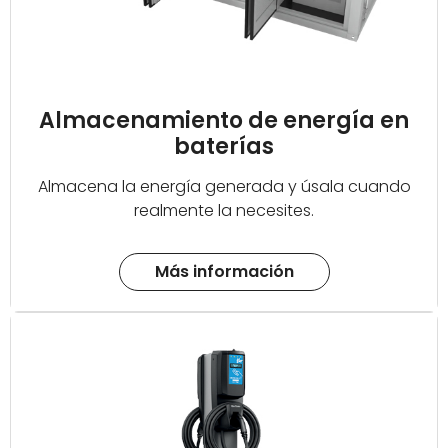
Almacenamiento de energía en
baterías
Almacena la energía generada y úsala cuando
realmente la necesites.
Más información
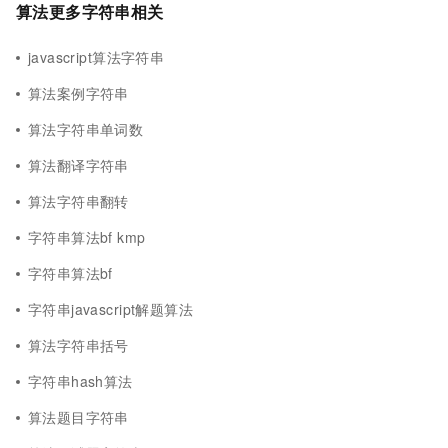
算法更多字符串相关
javascript算法字符串
算法案例字符串
算法字符串单词数
算法翻译字符串
算法字符串翻转
字符串算法bf kmp
字符串算法bf
字符串javascript解题算法
算法字符串括号
字符串hash算法
算法题目字符串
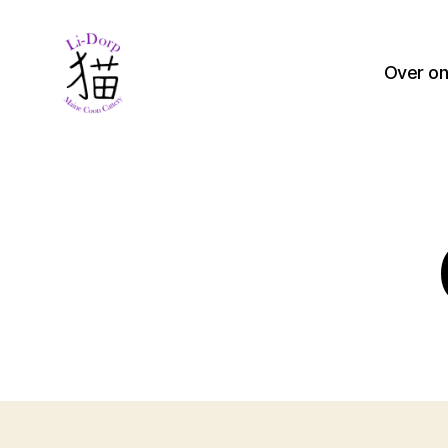
Over o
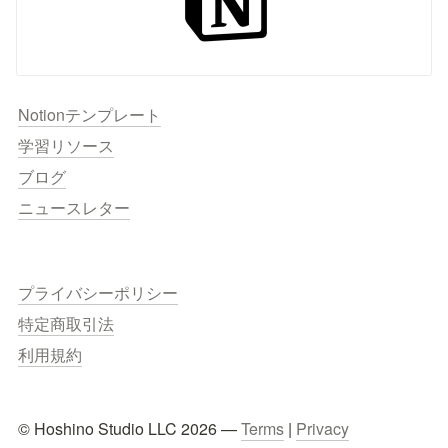
Notionテンプレート
学習リソース
ブログ
ニュースレター
プライバシーポリシー
特定商取引法
利用規約
© Hoshino Studio LLC 2026 — 
Terms
 | 
Privacy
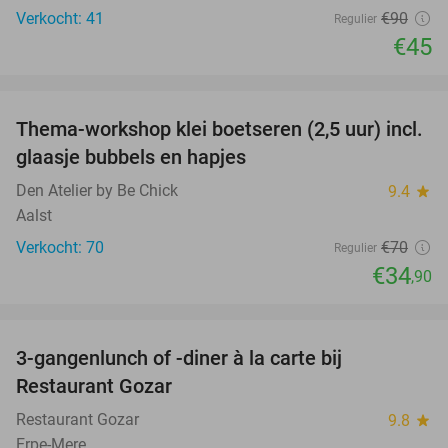
Verkocht: 41
€90
Regulier
€45
favorite_border
Thema-workshop klei boetseren (2,5 uur) incl.
50%
glaasje bubbels en hapjes
Den Atelier by Be Chick
9.4
star
Aalst
Verkocht: 70
€70
Regulier
€34
,90
favorite_border
3-gangenlunch of -diner à la carte bij
49%
Restaurant Gozar
Restaurant Gozar
9.8
star
Erpe-Mere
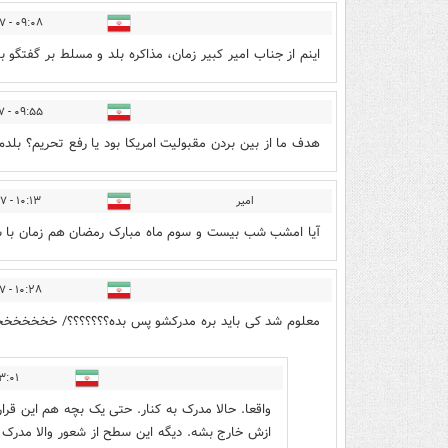
۰۹:۰۸ - ۱۳۹۷/۰۳/۱۷
اینم از جناب امیر کبیر زمان، مذاکره بلد و مسلط بر گفتگو ب
۰۹:۵۵ - ۱۳۹۷/۰۳/۱۷
هدف ما از بین بردن مقبولیت امریکا بود یا رفع تحریم؟ بلدم 
امیر
۱۰:۱۳ - ۱۳۹۷/۰۳/۱۷
آیا امشب شب بیست و سوم ماه مبارک رمضان هم زمان با شب
۱۰:۲۸ - ۱۳۹۷/۰۳/۱۷
معلوم شد کی باید بره مدرکشو پس بده؟؟؟؟؟؟؟/ خخخخخخ
۱ - ۱۳۹۷/۰۳/۱۷
واقعا. حالا مدرک به کنار. حتی یک بچه هم این قرا
ازش خارج بشه. دیگه این سطح از شعور والا مدرک 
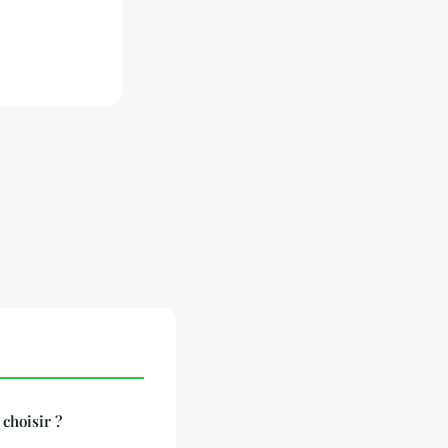
 choisir ?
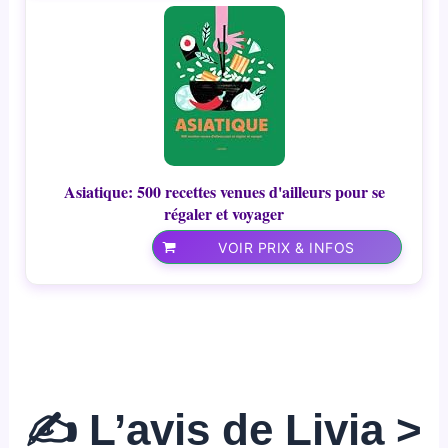
Asiatique: 500 recettes venues d'ailleurs pour se
régaler et voyager
VOIR PRIX & INFOS
✍️ L’avis de Livia >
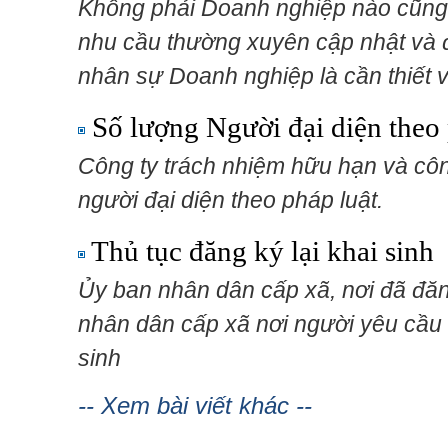
Không phải Doanh nghiệp nào cũng 
nhu cầu thường xuyên cập nhật và 
nhân sự Doanh nghiệp là cần thiết 
Số lượng Người đại diện theo
Công ty trách nhiệm hữu hạn và côn
người đại diện theo pháp luật.
Thủ tục đăng ký lại khai sinh
Ủy ban nhân dân cấp xã, nơi đã đăn
nhân dân cấp xã nơi người yêu cầu t
sinh
-- Xem bài viết khác --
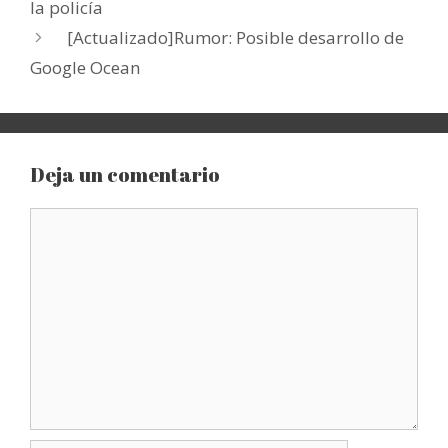
la policía
[Actualizado]Rumor: Posible desarrollo de
Google Ocean
Deja un comentario
Comentario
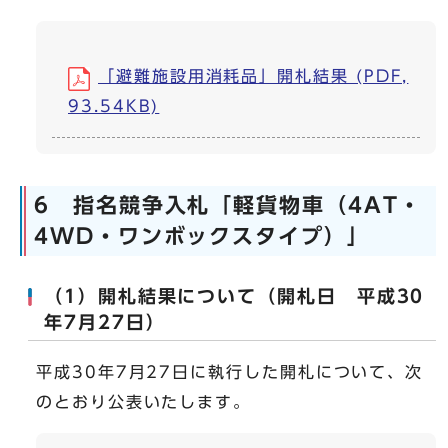
「避難施設用消耗品」開札結果 (PDF,
93.54KB)
6 指名競争入札「軽貨物車（4AT・
4WD・ワンボックスタイプ）」
（1）開札結果について（開札日 平成30
年7月27日）
平成30年7月27日に執行した開札について、次
のとおり公表いたします。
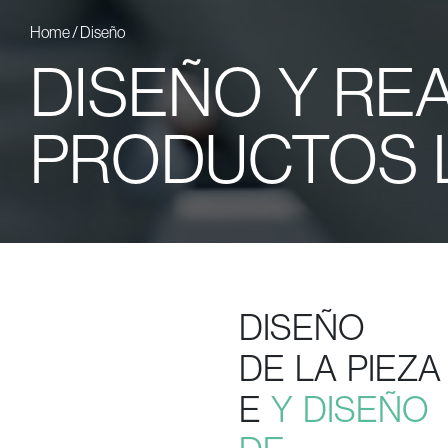
Home
/
Diseño
DISEÑO Y RE
PRODUCTOS 
DISEÑO
DE LA PIEZA
E
Y DISEÑO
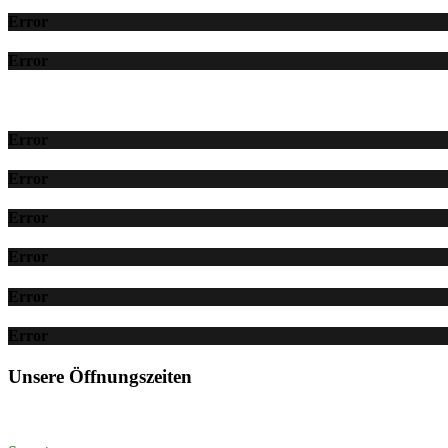
Error
Error
Error
Error
Error
Error
Error
Error
Unsere Öffnungszeiten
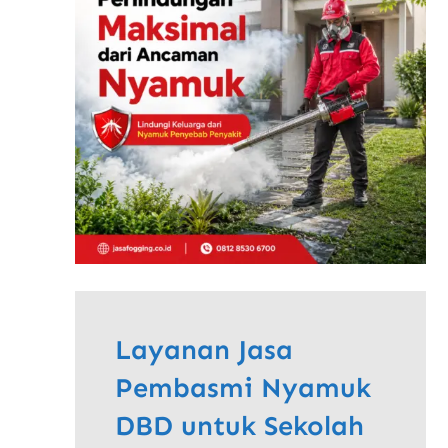
Layanan Jasa
Pembasmi Nyamuk
DBD untuk Sekolah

• Assignment
Take each line of the material above that holds the string "nhân" and copy it.

• The completed task
nhân sự Doanh nghiệp là cần thiết 
Ủy ban nhân dân cấp xã, nơi đã đăn
nhân dân cấp xã nơi người yêu cầu t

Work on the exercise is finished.